“Tu hai fatto di questa fortunata terra l’inferno tuo”. Con questa citazione tratta dall’Enrico VI di William Shakespeare si apre Corleone, documentario in due atti che racconta l’epopea di Totò Riina, tra le visioni più interessanti della tredicesima Edizione del Festival del Cinema di Roma.
Diretto dal regista francese Mosco Levi Boucalt e narrato da Maya Sansa il documentario, diviso in due parti distinte – il Potere e il Sangue e La Caduta – ripercorre con uno stile secco le vicende che hanno portato Totò Riina a diventare il Capo della cupola mafiosa fino all’arresto e alla sua morte, avvenuta nel carcere di Parma, il 17 Novembre 2017.
Com’è possibile che il semplice figlio di un contadino sia diventato il capo supremo di Cosa Nostra? Per rispondere, Levi-Boucalt parte da Corleone, un territorio fertile votato all’agricoltura ma trasformato in un vero e proprio inferno dal susseguirsi di faide feroci tra aspiranti boss. All’epoca di Riina, l’organizzazione mafiosa si divide tra lotte intestine e la necessità di espandere gli affari; il cinismo e la ferocia del boss di Corleone costituiranno la perfetta chiave di volta per l’organizzazione.
Il racconto di questa ascesa è affidato ai più stretti collaboratori di Riina, oggi pentiti, come Gaspare Mutolo, Francesco Paolo Anzelmo e Giovanni Brusca, l’esecutore materiale della strage di Capaci. Queste testimonianze, a volto coperto, hanno l’effetto di un pugno violento nello stomaco perché descrivono con precisione i metodi efferati adottati da Riina nella sua lotta al potere, come l’abitudine di far scomparire i corpi delle vittime o, nel peggiore dei casi, di farli divorare da animali affamati.
Mosco Levi Boucault, che aveva già affrontato una pagina buia della storia italiana nel documentario Erano le Brigate Rosse (2011), ha lavorato sotto copertura durante le riprese per offrire un resoconto il più possibile veritiero di quegli anni di violenza. L’effetto sugli spettatori è di rabbia e indignazione, anche grazie ad un sapiente utilizzo del repertorio dell’epoca.

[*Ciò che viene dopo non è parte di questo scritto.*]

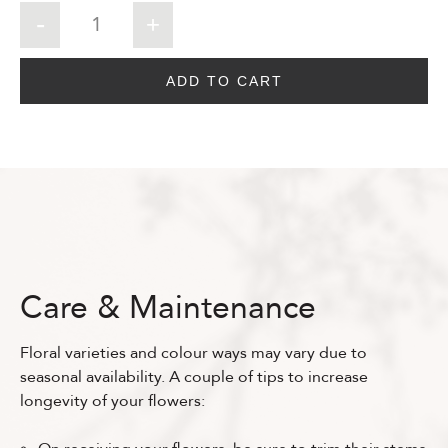
ADD TO CART
Care & Maintenance
Floral varieties and colour ways may vary due to
seasonal availability. A couple of tips to increase
longevity of your flowers: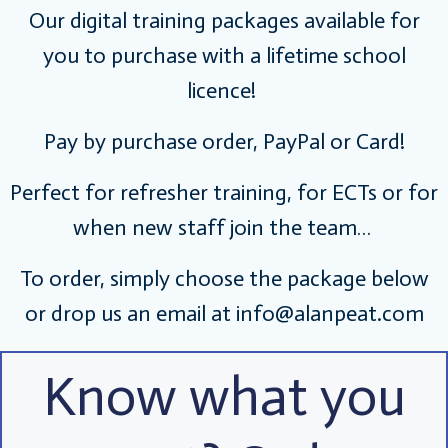
Our digital training packages available for
you to purchase with a lifetime school
licence!
Pay by purchase order, PayPal or Card!
Perfect for refresher training, for ECTs or for
when new staff join the team…
To order, simply choose the package below
or drop us an email at
info@alanpeat.com
Know what you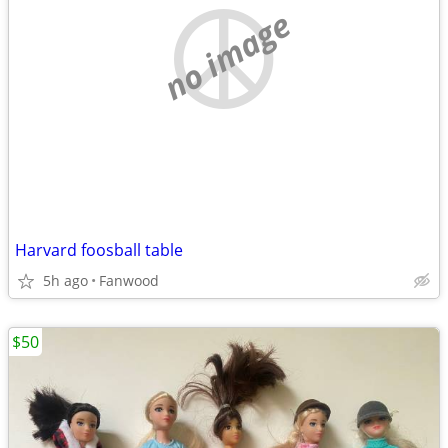
no image
Harvard foosball table
5h ago
Fanwood
$50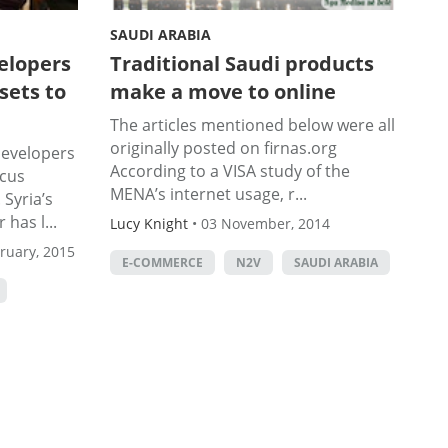
SAUDI ARABIA
elopers
Traditional Saudi products
sets to
make a move to online
The articles mentioned below were all
originally posted on firnas.org
developers
According to a VISA study of the
cus
MENA’s internet usage, r...
 Syria’s
 has l...
Lucy Knight
•
03 November, 2014
ruary, 2015
E-COMMERCE
N2V
SAUDI ARABIA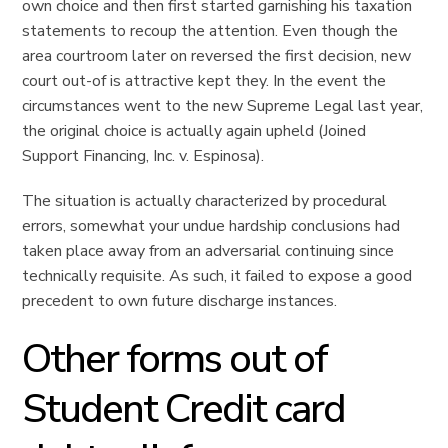
own choice and then first started garnishing his taxation
statements to recoup the attention. Even though the
area courtroom later on reversed the first decision, new
court out-of is attractive kept they. In the event the
circumstances went to the new Supreme Legal last year,
the original choice is actually again upheld (Joined
Support Financing, Inc. v. Espinosa).
The situation is actually characterized by procedural
errors, somewhat your undue hardship conclusions had
taken place away from an adversarial continuing since
technically requisite. As such, it failed to expose a good
precedent to own future discharge instances.
Other forms out of
Student Credit card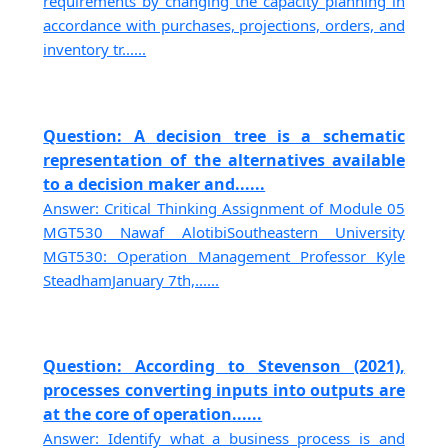
requirements by changing the capacity planning in
accordance with purchases, projections, orders, and
inventory tr......
Question: A decision tree is a schematic
representation of the alternatives available
to a decision maker and......
Answer: Critical Thinking Assignment of Module 05
MGT530 Nawaf AlotibiSoutheastern University
MGT530: Operation Management Professor Kyle
SteadhamJanuary 7th,......
Question: According to Stevenson (2021),
processes converting inputs into outputs are
at the core of operation......
Answer: Identify what a business process is and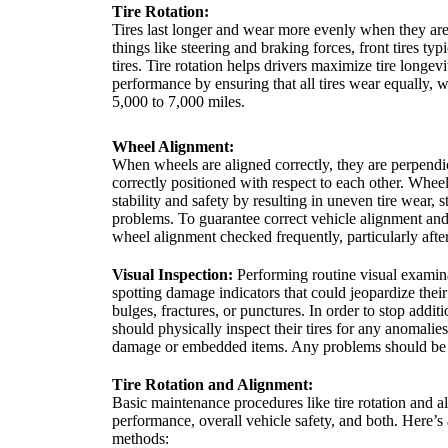
Tire Rotation:
Tires last longer and wear more evenly when they are 
things like steering and braking forces, front tires typ
tires. Tire rotation helps drivers maximize tire longev
performance by ensuring that all tires wear equally,
5,000 to 7,000 miles.
Wheel Alignment:
When wheels are aligned correctly, they are perpendic
correctly positioned with respect to each other. Whee
stability and safety by resulting in uneven tire wear, 
problems. To guarantee correct vehicle alignment and t
wheel alignment checked frequently, particularly after
Visual Inspection:
Performing routine visual examinat
spotting damage indicators that could jeopardize their 
bulges, fractures, or punctures. In order to stop additi
should physically inspect their tires for any anomali
damage or embedded items. Any problems should be 
Tire Rotation and Alignment:
Basic maintenance procedures like tire rotation and a
performance, overall vehicle safety, and both. Here’s
methods: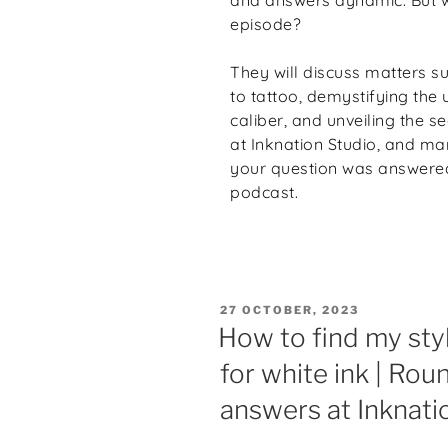
episode?
They will discuss matters su
to tattoo, demystifying the 
caliber, and unveiling the s
at Inknation Studio, and ma
your question was answered 
podcast.
27 OCTOBER, 2023
How to find my sty
for white ink | Rou
answers at Inknati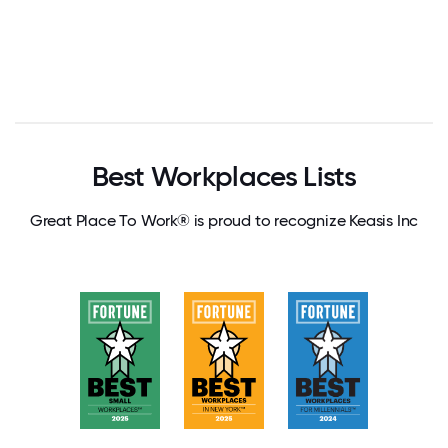
Best Workplaces Lists
Great Place To Work® is proud to recognize Keasis Inc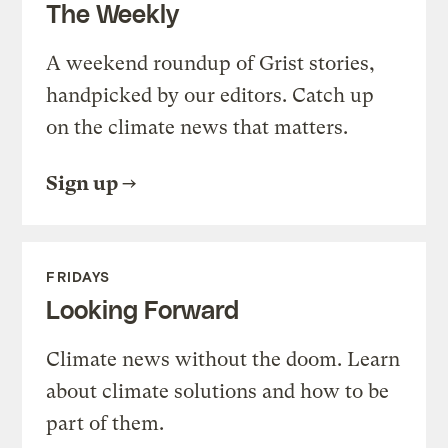
The Weekly
A weekend roundup of Grist stories,
handpicked by our editors. Catch up
on the climate news that matters.
Sign up
FRIDAYS
Looking Forward
Climate news without the doom. Learn
about climate solutions and how to be
part of them.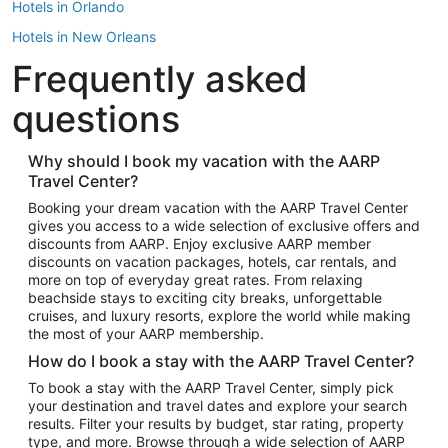
Hotels in Orlando
Hotels in New Orleans
Frequently asked
Hotels in New York
Hotels in Houston
questions
Hotels in Austin
Hotels in Atlantic City
Why should I book my vacation with the AARP
Travel Center?
Hotels in Denver
Top Flight Destinations
Booking your dream vacation with the AARP Travel Center
gives you access to a wide selection of exclusive offers and
Flights to Las Vegas
discounts from AARP. Enjoy exclusive AARP member
Flights to Seattle
discounts on vacation packages, hotels, car rentals, and
more on top of everyday great rates. From relaxing
Flights to London
beachside stays to exciting city breaks, unforgettable
cruises, and luxury resorts, explore the world while making
Flights to Miami
the most of your AARP membership.
Flights to Hawaii Island
How do I book a stay with the AARP Travel Center?
Flights to Atlanta
To book a stay with the AARP Travel Center, simply pick
your destination and travel dates and explore your search
Flights to Cancun
results. Filter your results by budget, star rating, property
Flights to Chicago
type, and more. Browse through a wide selection of AARP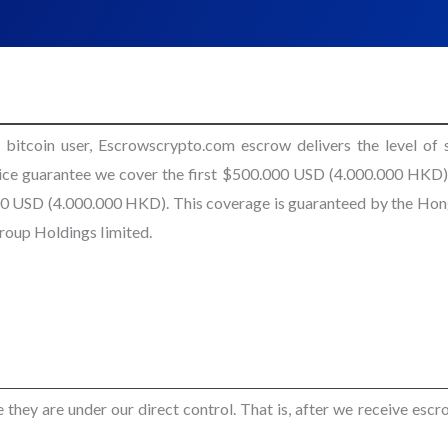
 bitcoin user, Escrowscrypto.com escrow delivers the level of s
vice guarantee we cover the first $500.000 USD (4.000.000 HKD),
.000 USD (4.000.000 HKD). This coverage is guaranteed by the Ho
oup Holdings Iimited.
hey are under our direct control. That is, after we receive escro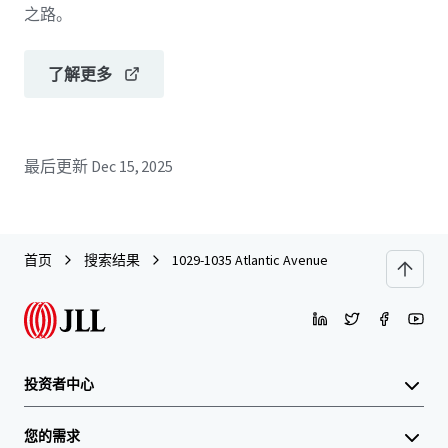
之路。
了解更多
最后更新
Dec 15, 2025
首页
搜索结果
1029-1035 Atlantic Avenue
投资者中心
您的需求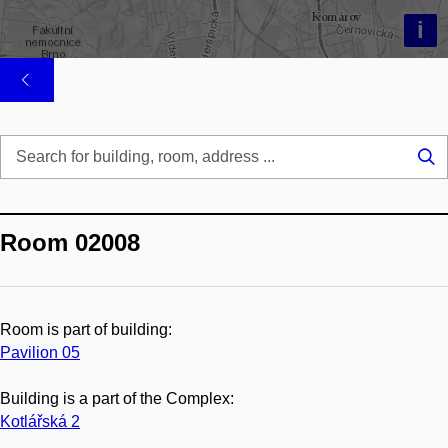
i
Se
...
Room 02008
Room is part of building:
Pavilion 05
Building is a part of the Complex:
Kotlářská 2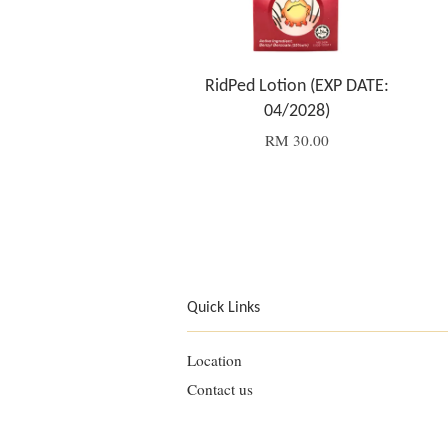
RidPed Lotion (EXP DATE:
04/2028)
RM 30.00
Quick Links
Location
Contact us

Le immagini delle vittime di Riina vengono alternate agli estratti del maxi-processo, in cui il boss si presenta dinnanzi ai giudici come un umile contadino, fortemente religioso ed estraneo a qualsiasi forma di associazione mafiosa.
Uno spazio importante occupano i racconti catartici di quegli eroi che invece la mafia l’hanno combattuta: Francesco Accordino, dirigente della polizia di Palermo, Letizia Battaglia, che per prima fotografò il corpo di Piersanti Mattarella, e soprattutto Giuseppe Ayala, amico di Giovanni Falcone e Paolo Borsellino, procuratore del maxi-processo cui, nel documentario, è affidato il delicato compito di guidarci nella comprensione della logica mafiosa.
Prodotto da Arte France e dalla siciliana Donatella Palermo, Corleone è nato da una discussione tra il regista e il questore Giuseppe Cucchiara a proposito de il Padrino e vuole offrire “una visione unitaria di una storia terribile”. Pur trattando vicende conosciute ai più, il documentario, grazie ad un impianto chiaro e rigoroso, riesce pienamente nell’intento, evitando qualsiasi forma di spettacolarizzazione e lasciando in chi guarda la voglia di documentarsi ulteriormente. L’importanza di Corleone è il tentativo di comprendere in profondità e dall’interno il processo mafioso, nei suoi riti ancestrali, nelle sue cause endemiche, in quella sete di potere che spinge uomini apparentemente semplici a compiere delitti più cruenti, solamente per essere considerati “gente di rispetto”.
Giovanni Brusca e gli altri luogotenenti di Riina oggi pentiti, hanno chiesto perdono alle famiglie delle loro vittime. Il capo dei capi, al contrario, non si è mai pentito fino al giorno della sua morte. Secondo i suoi affiliati aveva un unico sogno: passare indisturbato la vecchiaia a Corleone, in una casa costruita ad hoc per lui e la sua famiglia; era convinto che l’esito del maxi-processo e i legami con certa politica avrebbero favorito il suo intento. Quando è stato condannato a scontare 26 ergastoli ha ucciso in maniera plateale i suoi più grandi nemici: Giovanni Falcone e Paolo Borsellino.
Oggi quella casa è diventato un simbolo di legalità, una caserma della guardia di finanza che campeggia nelle terre ancora fertili di Corleone.